With gyms closed and stress high during the pandemic, parks and open spaces can provide low-risk opportunities for exercise and stress reduction. Parks with more natural land, such as forests and wetlands, provide a range of other benefits, including helping to filter water, increasing water storage, reducing flooding, providing habitat for wildlife and pollinators, and storing carbon.

Because people more frequently use parks near their homes, location matters to determine who is likely to benefit from these places. Analysis by Katie Warnell, a policy associate in the Nicholas Institute’s Ecosystem Services Program, found that across the southeastern U.S., about 40.5 million people live more than a half-mile from a park. Of these, 5.6 million people live more than three miles from the nearest park, and 122,000 people more than 10 miles away.

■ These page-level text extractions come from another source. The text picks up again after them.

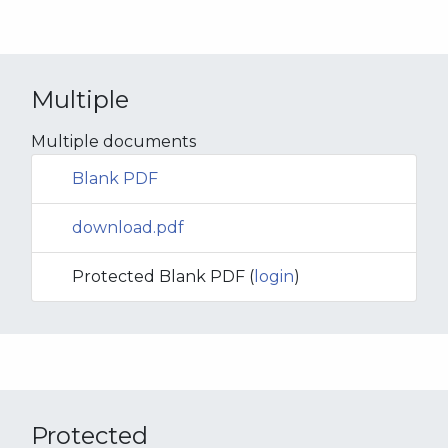
Multiple
Multiple documents
Blank PDF
download.pdf
Protected Blank PDF (
login
)
Protected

The data raise issues about how equitably parks are distributed in the Southeast. Counties where a higher proportion of residents live more than a half-mile from parks tend to have lower income and education levels than counties with better access. These counties also have higher proportions of people with disabilities and seniors.

Previous research shows that communities farther from parks are less physically active and have greater exposure to air pollution that may cause respiratory illnesses, such as childhood asthma. Areas with few parks also have higher temperatures due to a lack of green space that cools the air.  Even in areas with high park access, minority and low-income communities tend to see discrepancies in amenities, maintenance, and safety compared to parks in more affluent areas.  Recent analysis by the Trust for Public Land found that parks in low-income and minority neighborhoods are smaller and more crowded than parks in higher-income and majority white areas.

COVID 19 park access

If recent history is a guide, parks could face a lack of local investment as governments deal with the COVID-induced economic downturn. Despite their numerous public benefits, spending on parks and recreation was cut more than other public services as cities and counties tightened budgets during the Great Recession.

On a positive note, public lands are getting a boost on the federal level. The Great American Outdoors Act, signed into law in August, provides funding for federal lands that will mostly be used to address a backlog of recreational infrastructure maintenance. The law also provides $900 million a year for the Land and Water Conservation Fund to pay for federal land management and grants to states and local governments for land acquisition for recreation and conservation.

“This is a good example of bipartisan federal investment in parks, and there’s some indication that the current economic context as well as increased appreciation of parks helped to get it through Congress,” said Lydia Olander, director of the Ecosystem Services Program.